Gerlin Naidoo1, Timothy Rogers2, David McGregor2, Christine Burren2, Liz Crowne2, Zenon Rayter2
1Alder Hey NHS Trust, Liverpool, United Kingdom. 2Bristol Childrens Hospital, Bristol, United Kingdom

Abstract

Juvenile gigantomastia in the paediatric age group is an extremely rare condition characterised by massive breast enlargement in the peripubertal phase in girls. We report the case of a 10-year-old girl with learning difficulties who presented with rapid, asymmetrical, massive breast hypertrophy. Her bilateral gigantomastia was complicated by significant pain, skin breakdown and hypercalcaemia. Biochemical investigations showed elevated PTH-rP (parathyroid hormone-related-protein) as the driver for the hypercalcaemia.
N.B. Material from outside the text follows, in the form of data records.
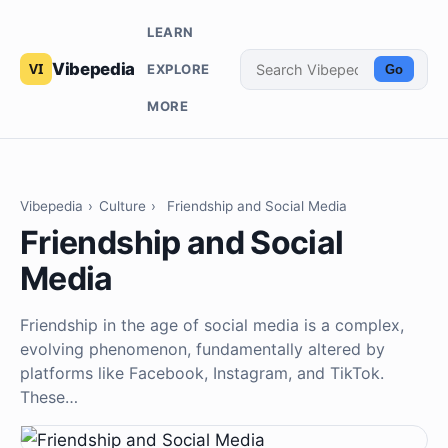
LEARN
Vibepedia
EXPLORE
Go
MORE
Vibepedia
›
Culture
›
Friendship and Social Media
Friendship and Social
Media
Friendship in the age of social media is a complex,
evolving phenomenon, fundamentally altered by
platforms like Facebook, Instagram, and TikTok.
These…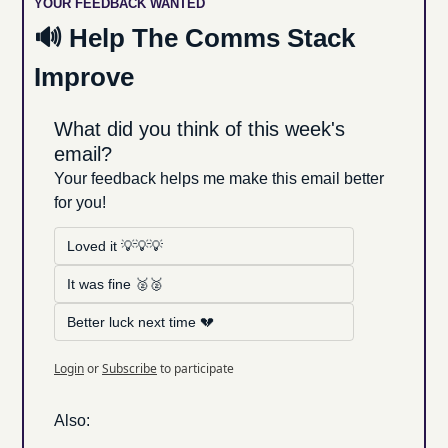
YOUR FEEDBACK WANTED
🔊
 Help The Comms Stack 
Improve
What did you think of this week's 
email?
Your feedback helps me make this email better 
for you!
Loved it 💡💡💡
It was fine 🥈🥈
Better luck next time 💔
Login
or
Subscribe
to participate
Also: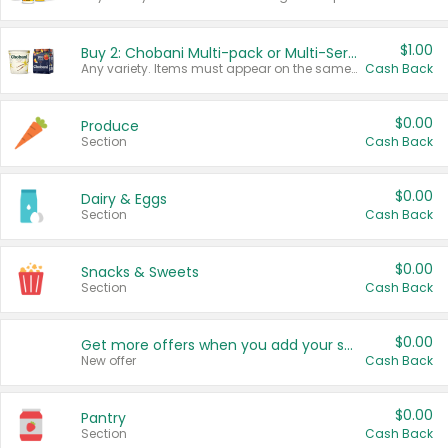
$1.00
Buy 2: Chobani Multi-pack or Multi-Serve Yogurts
Any variety. Items must appear on the same receipt. One (1) multi-pack is considered one (1) item purchased.
Cash Back
$0.00
Produce
Section
Cash Back
$0.00
Dairy & Eggs
Section
Cash Back
$0.00
Snacks & Sweets
Section
Cash Back
$0.00
Get more offers when you add your state!
New offer
Cash Back
$0.00
Pantry
Section
Cash Back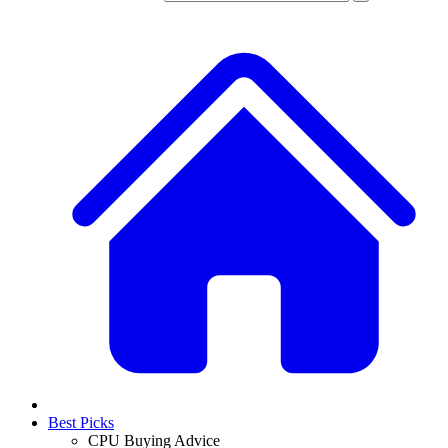
Best Picks
CPU Buying Advice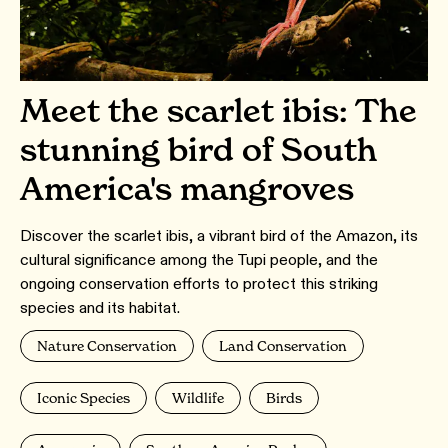
Meet the scarlet ibis: The
stunning bird of South
America's mangroves
Discover the scarlet ibis, a vibrant bird of the Amazon, its
cultural significance among the Tupi people, and the
ongoing conservation efforts to protect this striking
species and its habitat.
Nature Conservation
Land Conservation
Iconic Species
Wildlife
Birds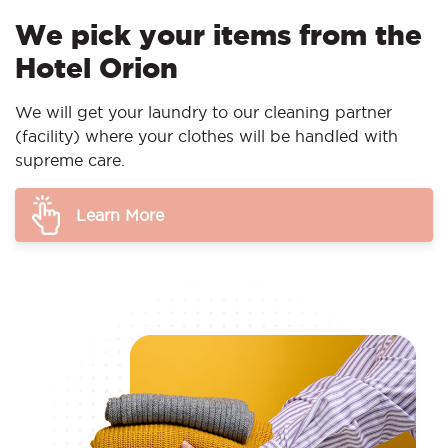
We pick your items from the
Hotel Orion
We will get your laundry to our cleaning partner
(facility) where your clothes will be handled with
supreme care.
Learn More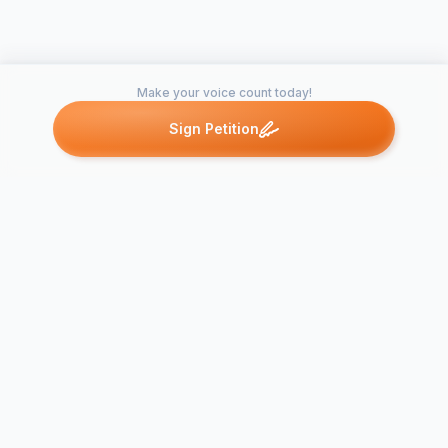
Make your voice count today!
Sign Petition
Petitions like this
Other petitions you might want to support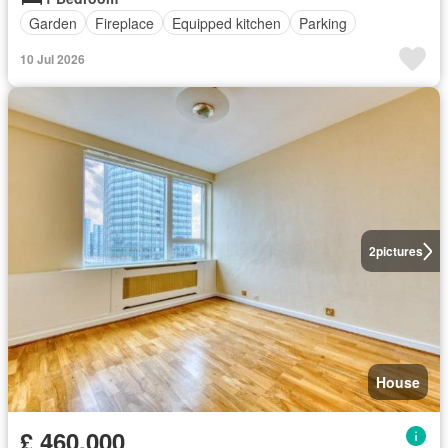
Garden
Fireplace
Equipped kitchen
Parking
10 Jul 2026
2
pictures
House
£ 460,000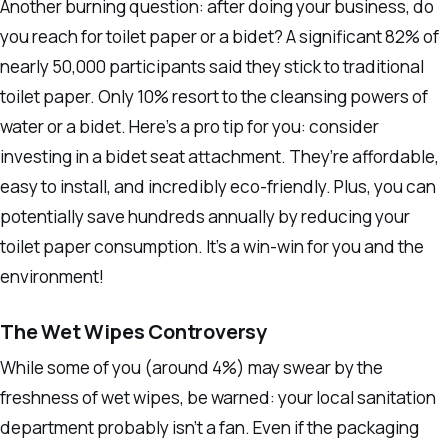
Another burning question: after doing your business, do
you reach for toilet paper or a bidet? A significant 82% of
nearly 50,000 participants said they stick to traditional
toilet paper. Only 10% resort to the cleansing powers of
water or a bidet. Here’s a pro tip for you: consider
investing in a bidet seat attachment. They’re affordable,
easy to install, and incredibly eco-friendly. Plus, you can
potentially save hundreds annually by reducing your
toilet paper consumption. It’s a win-win for you and the
environment!
The Wet Wipes Controversy
While some of you (around 4%) may swear by the
freshness of wet wipes, be warned: your local sanitation
department probably isn’t a fan. Even if the packaging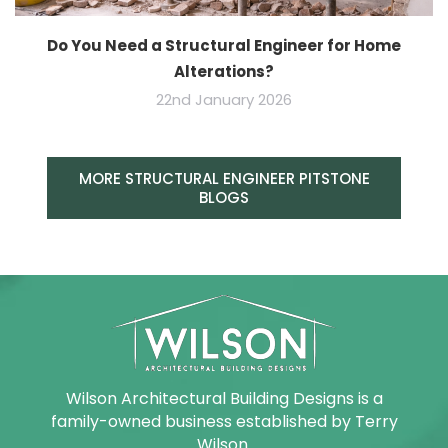
Do You Need a Structural Engineer for Home
Alterations?
22nd January 2026
MORE STRUCTURAL ENGINEER PITSTONE
BLOGS
Wilson Architectural Building Designs is a
family-owned business established by Terry
Wilson.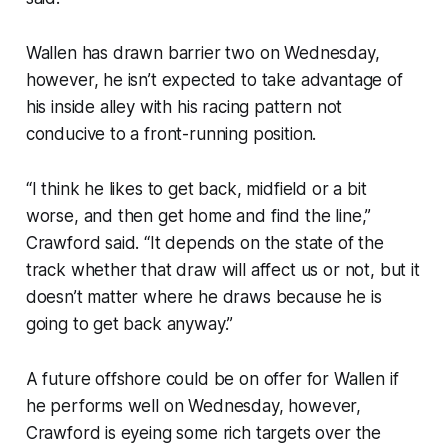
Wallen has drawn barrier two on Wednesday,
however, he isn’t expected to take advantage of
his inside alley with his racing pattern not
conducive to a front-running position.
“I think he likes to get back, midfield or a bit
worse, and then get home and find the line,”
Crawford said. “It depends on the state of the
track whether that draw will affect us or not, but it
doesn’t matter where he draws because he is
going to get back anyway.”
A future offshore could be on offer for Wallen if
he performs well on Wednesday, however,
Crawford is eyeing some rich targets over the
Medical management included hyperhydration, furosemide, intravenous antibiotics, chlorpheniramine, opiates and hormonal suppressive treatment using GnRH (gonadotrophin-releasing hormone) agonist therapy with no response, with the addition of tamoxifen which achieved minimal response. Complex clinical decisions around definitive surgery required a patient-centred and multidisciplinary approach. Bilateral simple mastectomy (removal of breast tissue, nipple, areola and skin) was performed with no post-operative complications, achieving prompt resolution of hypercalcaemia improvement in behavioural symptoms with no breast tissue recurrence at 20 months. Rare scenarios of breast tissue overgrowth are problematic to manage in children with additional complex health needs, but also provide rare insights to the pathophysiology of calcium metabolism.